WHAT IS BEING ASKED:
The word "района" marks the lines to copy; find all of them in the entries below.

*** Opening DATA EXCERPTS ***

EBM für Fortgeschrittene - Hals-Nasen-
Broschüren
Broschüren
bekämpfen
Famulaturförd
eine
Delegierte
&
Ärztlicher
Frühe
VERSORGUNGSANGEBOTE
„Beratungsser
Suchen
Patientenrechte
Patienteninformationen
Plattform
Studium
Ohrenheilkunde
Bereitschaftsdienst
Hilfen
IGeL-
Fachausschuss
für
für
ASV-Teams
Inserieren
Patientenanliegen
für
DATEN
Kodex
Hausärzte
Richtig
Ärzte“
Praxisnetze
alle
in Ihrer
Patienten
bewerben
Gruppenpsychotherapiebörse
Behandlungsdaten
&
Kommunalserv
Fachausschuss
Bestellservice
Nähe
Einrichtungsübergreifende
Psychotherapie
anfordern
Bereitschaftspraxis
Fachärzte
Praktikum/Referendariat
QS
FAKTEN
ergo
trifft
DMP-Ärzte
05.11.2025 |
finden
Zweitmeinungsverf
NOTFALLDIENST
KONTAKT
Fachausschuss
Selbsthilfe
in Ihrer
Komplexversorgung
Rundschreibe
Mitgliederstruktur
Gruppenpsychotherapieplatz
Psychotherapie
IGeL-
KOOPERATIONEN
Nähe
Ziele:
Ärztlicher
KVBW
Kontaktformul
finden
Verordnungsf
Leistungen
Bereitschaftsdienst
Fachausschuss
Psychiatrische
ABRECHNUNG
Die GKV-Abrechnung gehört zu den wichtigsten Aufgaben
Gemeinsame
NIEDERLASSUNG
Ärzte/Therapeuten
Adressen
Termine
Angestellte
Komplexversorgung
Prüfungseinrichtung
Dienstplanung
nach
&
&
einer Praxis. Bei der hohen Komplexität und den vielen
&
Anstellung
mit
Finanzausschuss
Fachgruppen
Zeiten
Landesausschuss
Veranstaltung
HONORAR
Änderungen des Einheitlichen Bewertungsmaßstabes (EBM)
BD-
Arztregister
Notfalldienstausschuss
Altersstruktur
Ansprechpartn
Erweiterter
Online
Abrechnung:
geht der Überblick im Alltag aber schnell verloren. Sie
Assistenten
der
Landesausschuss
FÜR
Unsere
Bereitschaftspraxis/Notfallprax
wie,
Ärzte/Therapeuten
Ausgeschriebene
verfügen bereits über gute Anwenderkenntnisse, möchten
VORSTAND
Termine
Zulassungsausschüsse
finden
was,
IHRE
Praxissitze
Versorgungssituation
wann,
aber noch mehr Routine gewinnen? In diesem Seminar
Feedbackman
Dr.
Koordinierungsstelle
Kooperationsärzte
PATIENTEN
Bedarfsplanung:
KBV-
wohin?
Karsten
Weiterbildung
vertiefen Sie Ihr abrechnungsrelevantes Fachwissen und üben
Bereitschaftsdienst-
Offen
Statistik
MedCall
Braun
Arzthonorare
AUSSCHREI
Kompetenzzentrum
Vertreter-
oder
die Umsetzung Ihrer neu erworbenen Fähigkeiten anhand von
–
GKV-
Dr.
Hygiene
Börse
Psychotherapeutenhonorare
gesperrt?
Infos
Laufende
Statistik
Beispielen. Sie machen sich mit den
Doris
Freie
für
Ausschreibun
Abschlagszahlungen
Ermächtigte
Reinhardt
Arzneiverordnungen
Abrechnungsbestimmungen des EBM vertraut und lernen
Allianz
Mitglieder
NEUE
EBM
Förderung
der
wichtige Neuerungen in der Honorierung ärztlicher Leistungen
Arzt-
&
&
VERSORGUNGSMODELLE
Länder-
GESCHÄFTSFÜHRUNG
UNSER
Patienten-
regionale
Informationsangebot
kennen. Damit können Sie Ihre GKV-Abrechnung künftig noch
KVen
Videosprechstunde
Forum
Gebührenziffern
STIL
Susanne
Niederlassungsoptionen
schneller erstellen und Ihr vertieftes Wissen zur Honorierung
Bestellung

*** Closing DATA EXCERPTS ***
*** Opening DATA EXCERPTS ***

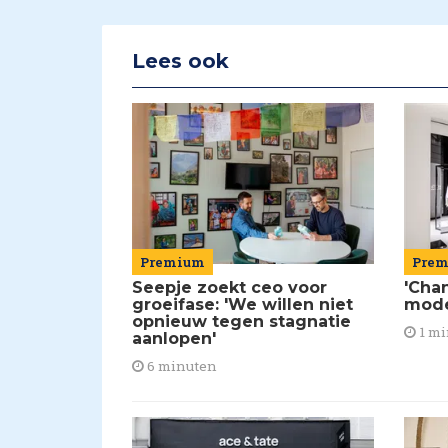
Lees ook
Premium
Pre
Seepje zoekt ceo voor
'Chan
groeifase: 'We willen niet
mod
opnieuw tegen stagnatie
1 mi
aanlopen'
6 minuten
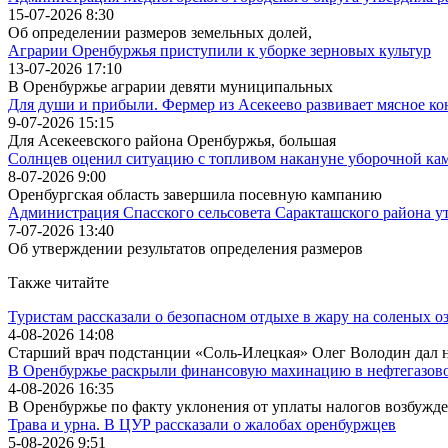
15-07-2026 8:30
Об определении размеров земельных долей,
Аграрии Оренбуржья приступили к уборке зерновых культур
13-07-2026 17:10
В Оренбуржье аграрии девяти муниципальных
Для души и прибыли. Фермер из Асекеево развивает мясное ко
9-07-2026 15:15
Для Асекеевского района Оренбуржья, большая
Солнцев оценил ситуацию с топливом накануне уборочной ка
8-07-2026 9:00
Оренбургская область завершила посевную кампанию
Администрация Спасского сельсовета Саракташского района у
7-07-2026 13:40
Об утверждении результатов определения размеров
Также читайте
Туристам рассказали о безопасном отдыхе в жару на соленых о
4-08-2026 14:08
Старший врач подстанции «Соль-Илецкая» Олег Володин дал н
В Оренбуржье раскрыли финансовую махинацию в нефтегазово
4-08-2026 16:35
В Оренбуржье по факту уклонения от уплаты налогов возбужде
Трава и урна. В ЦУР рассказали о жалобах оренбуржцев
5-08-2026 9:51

*** Closing DATA EXCERPTS ***
*** Opening DATA EXCERPTS ***

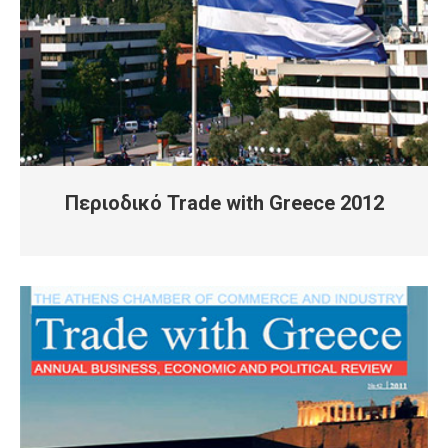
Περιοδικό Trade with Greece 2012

*** Closing DATA EXCERPTS ***

EXPECTED ANSWER:
Для Асекеевского района Оренбуржья, большая
Администрация Спасского сельсовета Саракташского района у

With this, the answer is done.